I am also having troubles reproducing the problem - I get linker errors
when I build the reproducer (probably because I don't have the same
versions
of everything that Murali does - can you tell me what version of C++
they
are using?)
The problem is occuring because of the way Murali is linking with
libexc.
>From his script:
ld -o libz.so -taso -shared z.o -all -L/usr/lib/cxx/cmplrs \
/usr/lib/cmplrs/cxx/libcxx.a -lexc -none -lc -lots
-all tells the linker to bring in every symbol in an archive library
(.a)
file, regardless of whether or not that symbol is referenced by the
objects
that preceed it. It is effect on the command line until the -none
option is
seen.

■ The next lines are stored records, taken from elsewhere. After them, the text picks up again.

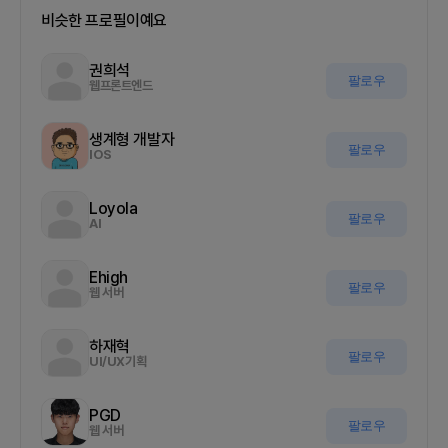
비슷한 프로필이예요
권희석
팔로우
웹프론트엔드
생계형 개발자
팔로우
IOS
Loyola
팔로우
AI
Ehigh
팔로우
웹 서버
하재혁
팔로우
UI/UX기획
PGD
팔로우
웹 서버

So, in the command line above, _all_ of the objects in
libcxx.a and
libexc.a will be included in libz.so.
This is what is bringing in the 'speculative execution' environment -
parts
of the speculative execution environment live in libexc.

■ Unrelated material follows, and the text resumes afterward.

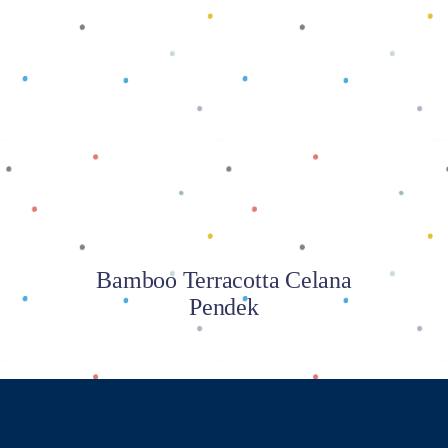
Baca selengkapnya
Bamboo Terracotta Celana
Pendek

I don't know why Murali is doing this but I think it is a mistake to do
so.
The speculative execution pieces of libexc should ONLY be brought in if
the applications uses speculative execution (and the compiler/linker
will conspire to do this for you - no user action required) You can
get all
sorts of misbehaviors by linking it in explicitly. [see below for the
details].
As an aside, it probably isn't a good idea to bind all of libcxx into
his
.so either - it will make his library much bigger.
What I haven't yet figured out is why this is failing on V4.0b - if it
'worked'
on V3.2x it should 'work' the same way on V4.0b, at least according to
what
I know at the moment. I have to get it reproduced before I'll be able
to
solve that. I will keep fiddling on my end, but if you can get me
more
details on their exact config that would be helpful.
On a book keeping note, do you know if this problem is also being
worked
through the IPMT system? I got a call today from the kernel developer
who
works on this stuff and they have an IPMT case complaining about the
same
symptoms - from a customer named 'ROLFE & NOLAN COMPUTER SERVICES'. Do
you know if this is the same set of folks?
Craig
[ Details on 'speculative execution'
Speculative execution is a scheduling optimization technique that is
used
on pipelined processors. The basic idea is that the compiler writes
code
that tries to do certain slow operations (like memory loads, and
floating
point ops) before it knows for certain whether or not everything is
ready
for those operations to be attempted.
As an example, consider a loop that accesses an array in sequential
order,
with a precondition on the loop that the pointer to the array is not
null.
If speculative execution is turned on, the compiler will schedule a
load
to the first array location before the test of the loop. If the
pointer
is non-null, this will mean that once the loop is entered the data for
the
first array access is already nearby in the cache and so will be loaded
quickly, speeding the execution of the loop.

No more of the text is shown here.